» **Activity**
Repeat only the stretch of lines below that runs from the line with "Испанская фабрика Venis" through the line with "относится к лидерам", unaltered.

(Saved entries)
----------

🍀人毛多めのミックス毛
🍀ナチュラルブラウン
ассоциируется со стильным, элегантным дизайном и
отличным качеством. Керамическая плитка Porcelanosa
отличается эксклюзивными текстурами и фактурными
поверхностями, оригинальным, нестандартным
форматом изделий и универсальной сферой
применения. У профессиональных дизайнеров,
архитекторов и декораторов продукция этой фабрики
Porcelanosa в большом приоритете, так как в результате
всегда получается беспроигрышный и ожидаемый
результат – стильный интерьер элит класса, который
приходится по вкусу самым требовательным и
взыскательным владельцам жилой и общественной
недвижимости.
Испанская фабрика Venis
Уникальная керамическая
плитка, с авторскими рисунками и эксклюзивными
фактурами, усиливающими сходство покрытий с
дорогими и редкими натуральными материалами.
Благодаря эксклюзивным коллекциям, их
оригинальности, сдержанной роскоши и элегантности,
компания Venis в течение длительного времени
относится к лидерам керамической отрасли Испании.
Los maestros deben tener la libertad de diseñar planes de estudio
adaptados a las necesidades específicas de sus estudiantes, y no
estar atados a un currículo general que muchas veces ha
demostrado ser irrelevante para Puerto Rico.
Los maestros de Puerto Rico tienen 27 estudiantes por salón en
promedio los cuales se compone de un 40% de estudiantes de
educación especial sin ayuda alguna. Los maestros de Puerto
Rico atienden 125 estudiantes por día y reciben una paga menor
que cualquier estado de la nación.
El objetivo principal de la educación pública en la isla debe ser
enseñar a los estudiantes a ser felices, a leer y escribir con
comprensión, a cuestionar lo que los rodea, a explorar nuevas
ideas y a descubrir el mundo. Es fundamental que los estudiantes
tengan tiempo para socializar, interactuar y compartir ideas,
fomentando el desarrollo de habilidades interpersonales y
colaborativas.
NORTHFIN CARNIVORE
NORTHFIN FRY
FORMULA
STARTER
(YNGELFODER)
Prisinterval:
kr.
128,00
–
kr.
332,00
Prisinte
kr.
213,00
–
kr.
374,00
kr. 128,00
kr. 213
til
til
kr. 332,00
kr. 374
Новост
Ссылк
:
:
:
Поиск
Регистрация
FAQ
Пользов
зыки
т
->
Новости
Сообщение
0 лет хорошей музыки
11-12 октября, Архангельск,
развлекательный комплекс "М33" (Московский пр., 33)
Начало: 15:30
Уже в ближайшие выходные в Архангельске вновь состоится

----------

» **Output for this exercise**
Испанская фабрика Venis
Уникальная керамическая
плитка, с авторскими рисунками и эксклюзивными
фактурами, усиливающими сходство покрытий с
дорогими и редкими натуральными материалами.
Благодаря эксклюзивным коллекциям, их
оригинальности, сдержанной роскоши и элегантности,
компания Venis в течение длительного времени
относится к лидерам керамической отрасли Испании.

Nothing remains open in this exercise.